Asked about quantities and how much that stock was worth, the source replied: “I've been given a figure of $80 million.”
The old stock is said to be impacting current operations, because it has restricted the amount of space available to house new and incoming stock.
However, The Warehouse neither confirmed nor denied the stock glut was causing problems when asked by The Post.
New chief executive Mark Stirton said the Balmoral Road Bargain Shed was a pop-up store that offered a mix of old and newer stock.
“The site in Mt Eden is owned by the group and is one of several cost-effective initiatives we are testing and learning from to enhance our offer for customers during our peak retail trading season,” Stirton said.
He said the company had inventory of $477m, of which 23.1% was aged ‒ what it deemed more than six months old ‒ compared with 19.9% of aged stock in the year prior.
That aged stock was primarily made up of “continuity products” – and Stirton confirmed that improving “inventory management” was “a key focus” of the group’s turnaround.
The Post was told The Warehouse began to lose its way under the leadership of former permanent chief executive Nick Grayston, and part of the group’s cost-cutting measures come as an attempt to rectify problems stemming back to his time in charge.
Grayston, who has been contacted and did not respond to requests for comment, joined the retail group in late 2015, and abruptly finished up with the company in May 2024. At the time the company’s board shared few details, except saying that he had left immediately and a 'change in direction is necessary for the company”.
Grayston previously worked for US department store Sears.
The Warehouse has been open about how it “lost focus” and was “too ambitious” with setting previous strategies.
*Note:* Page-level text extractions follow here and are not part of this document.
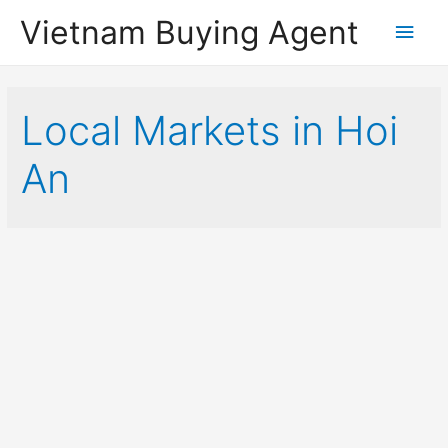
Vietnam Buying Agent
Main
Men
Local Markets in Hoi
An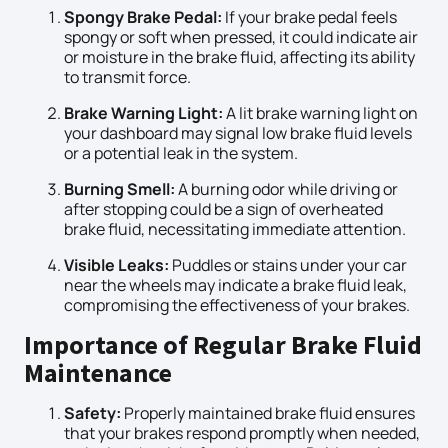
Spongy Brake Pedal:
If your brake pedal feels
spongy or soft when pressed, it could indicate air
or moisture in the brake fluid, affecting its ability
to transmit force.
Brake Warning Light:
A lit brake warning light on
your dashboard may signal low brake fluid levels
or a potential leak in the system.
Burning Smell:
A burning odor while driving or
after stopping could be a sign of overheated
brake fluid, necessitating immediate attention.
Visible Leaks:
Puddles or stains under your car
near the wheels may indicate a brake fluid leak,
compromising the effectiveness of your brakes.
Importance of Regular Brake Fluid
Maintenance
Safety:
Properly maintained brake fluid ensures
that your brakes respond promptly when needed,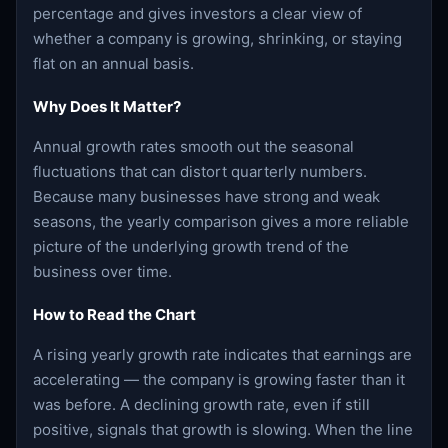
percentage and gives investors a clear view of
whether a company is growing, shrinking, or staying
flat on an annual basis.
Why Does It Matter?
Annual growth rates smooth out the seasonal
fluctuations that can distort quarterly numbers.
Because many businesses have strong and weak
seasons, the yearly comparison gives a more reliable
picture of the underlying growth trend of the
business over time.
How to Read the Chart
A rising yearly growth rate indicates that earnings are
accelerating — the company is growing faster than it
was before. A declining growth rate, even if still
positive, signals that growth is slowing. When the line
It has spent the past year embarking on what it calls a turnaround to reset its product offering, strategy, pricing and organisational restructure to cut costs and win back market share.
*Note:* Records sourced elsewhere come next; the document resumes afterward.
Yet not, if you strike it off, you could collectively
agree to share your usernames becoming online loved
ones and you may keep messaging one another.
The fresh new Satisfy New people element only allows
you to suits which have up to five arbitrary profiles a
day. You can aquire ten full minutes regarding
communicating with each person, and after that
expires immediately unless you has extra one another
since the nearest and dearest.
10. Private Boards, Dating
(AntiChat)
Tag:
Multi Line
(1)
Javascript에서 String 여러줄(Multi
This has included partnering with India-based IT and digital conglomerate Tata Consultancy Services to outsource some head office jobs. The offshore outsourcing of jobs through Tata is said to impact a wide range of jobs across its finance, IT, property, shipping and legal departments. Jobs cuts here are expected to be replaced through Tata in India.
The retailer has not confirmed this and would not share any details about its proposals. “As we are so early in this process, we are not in a position to share any specifics around working practices,” a spokesperson for the company said.